FTP Data Access
URUNME can be used to download data from different websites using various file transfer protocols, e.g. FTP (File transfer protocol), on a periodic basis for real-time modeling, analysis, and visualization. The following example is adopted from a futurecasting project where forecasted streamflow data are downloaded from National Water Model (NWM) FTP servers on a daily basis (Figure 1). NWM is a hydrological model that forecasts stream flows across the continental United States and has been in operation since Aug. 16, 2016, on the National Oceanographic and Atmospheric Administration (NOAA) supercomputing system. A long-range 16-member ensemble forecast is produced every day going out 30 days in the future with 4 ensemble members in each cycle at 00, 06, 12, and 18 UTC. Figure 1 shows the process created in URUNME used to download and query the 4 ensemble members produced at 1800 hours. Each day, a new directory is created in the NWM FTP URL (ftp://ftpprd.ncep.noaa.gov/pub/data/nccf/com/nwm/prod) named based on the production date with a ‘nwm.’ prefix, e.g. ‘nwm.20180805’.
A ‘Formula’ function is used to create the URL and local paths shown, using the following expressions (Figure 2):
- todate = Now();
- startdate = Sub(todate, TimeSpan(1, 0, 0, 0));
- todatetext = Text(startdate, ‘yyyyMMdd’);
- remotepath = Concatenate(‘/pub/data/nccf/com/nwm/prod/nwm.’, todatetext);
- localpath = Concatenate(‘\\Forecast\\’, todatetext);
- mem1path = Concatenate(localpath, ‘\\long_range_mem1’);
- mem2path = Concatenate(localpath, ‘\\long_range_mem2’);
- mem3path = Concatenate(localpath, ‘\\long_range_mem3’);
- mem4path = Concatenate(localpath, ‘\\long_range_mem4’);
Now() formula gets the current date and Sub(datetime, timespan) subtracts a day from it. Text(datetime, format) converts the date to text using the given format. The Concatenate(text1, text2, …) function is then used to create the remote path (FTP URL) and local directories where each ensemble is stored.
The ‘Downloader’ function is used to download each ensemble in netCDF format and store them into their respective directories using the parameters shown in Figure 3. A total of 120 netCDF files are downloaded for each ensemble. The parameters ‘remotepath’ and ‘localpath’ in the downloader function are set to ‘Use Variables’ and the corresponding variables from the function ‘paths’ are used as inputs. Simple masks are used to include or exclude files or folders from the download.
Four ‘Read netCDF’ functions, one for each ensemble, are used to read the downloaded files. The ‘Read netCDF’ function (Figure 4) has the option of reading either a single file or an entire directory of multiple files and then combining the data to create a single timeseries.

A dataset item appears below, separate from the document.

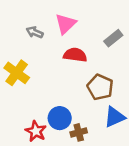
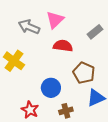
gray arrow: (35, 32) -> (29, 27), size x1.5
blue circle: (60, 118) -> (51, 88), moved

Flow data for the required stream are extracted from these netCDF files by providing the stream ids, as defined by NWM.
Once the data are read into the temporary database, ‘Formula’ functions are used to calculate min, max, and means (Figure 5) of the four ensembles before storing that information into the embedded database using the ‘Write Database’ function. A ‘Scheduler’ is used to run this process automatically on a daily basis.